Food is one of the basic needs of all living things; man can survive without clothing and shelter but cannot without food. In spite of Nigeria’s rich agricultural endowments, food insecurity still stares
her in the face, especially with a fast-growing population estimated to reach 258 million by 2030. The need to ensure food security should be one the country must look into towards preserving the lives of citizens.
The World Bank Committee on World Food Security defines food security as the “physical and economic access to adequate food by all household members without undue risk of losing the access.” This puts Nigeria’s status at a disadvantage. The number of people living on less than one
dollar a day is even growing larger in an increasingly dwindling economy.

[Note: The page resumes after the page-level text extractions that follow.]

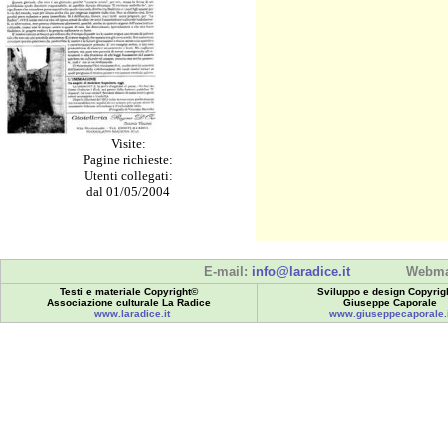
Visite:
Pagine richieste:
Utenti collegati:
dal 01/05/2004
E-mail:
info@laradice.it
Webma
Testi e materiale Copyright©
Sviluppo e design Copyrig
Associazione culturale La Radice
Giuseppe Caporale
www.laradice.it
www.giuseppecaporale.i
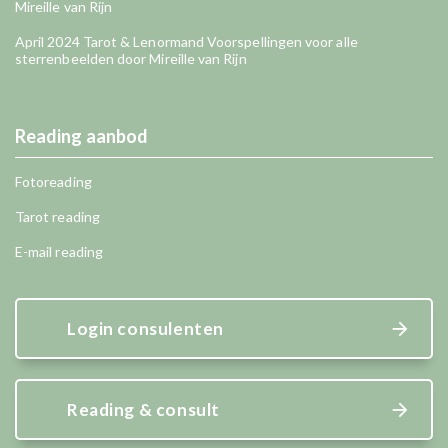
Mireille van Rijn
April 2024 Tarot & Lenormand Voorspellingen voor alle
sterrenbeelden door Mireille van Rijn
Reading aanbod
Fotoreading
Tarot reading
E-mail reading
Login consulenten
Reading & consult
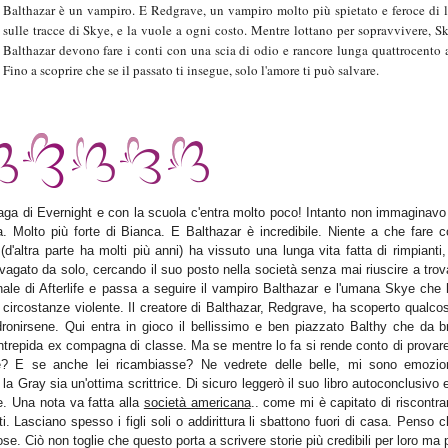
Balthazar è un vampiro. E Redgrave, un vampiro molto più spietato e feroce di l
sulle tracce di Skye, e la vuole a ogni costo. Mentre lottano per sopravvivere, S
Balthazar devono fare i conti con una scia di odio e rancore lunga quattrocento 
Fino a scoprire che se il passato ti insegue, solo l'amore ti può salvare.
a saga di Evernight e con la scuola c'entra molto poco! Intanto non immaginav
. Molto più forte di Bianca. E Balthazar è incredibile. Niente a che fare co
(d'altra parte ha molti più anni) ha vissuto una lunga vita fatta di rimpianti,
vagato da solo, cercando il suo posto nella società senza mai riuscire a trov
 finale di Afterlife e passa a seguire il vampiro Balthazar e l'umana Skye che 
 circostanze violente.
Il creatore di Balthazar, Redgrave, ha scoperto qualco
onirsene. Qui entra in gioco il bellissimo e ben piazzato Balthy che da b
'intrepida ex compagna di classe. Ma se mentre lo fa si rende conto di provar
e? E se anche lei ricambiasse? Ne vedrete delle belle, mi sono emozio
a Gray sia un'ottima scrittrice. Di sicuro leggerò il suo libro autoconclusivo 
re. Una nota va fatta alla
società americana
.. come mi è capitato di riscontra
auti. Lasciano spesso i figli soli o addirittura li sbattono fuori di casa. Penso 
ose. Ciò non toglie che questo porta a scrivere storie più credibili per loro ma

According to Dr. Chinwe Onumunu, Project Coordinator of Association for the Advancement of Family Planning (AAFP), “food insecurity and malnutrition give rise to many consequences for health and development, with mothers and children most vulnerable to the devastating effects, malnourished mothers are at a greater risk of dying in childbirth and of delivering low-birth-weight babies who fail to survive infancy.”
She added that children are vulnerable to the consequences of food insecurity and malnutrition because of their physiology and high calorie needs for growth and development. Malnutrition is the underlying cause of death of more than 2.6 million children each year, a third of under-five deaths, and a third of total child deaths worldwide. It is a silent killer that is under-reported, under-addressed and consequently under-prioritised.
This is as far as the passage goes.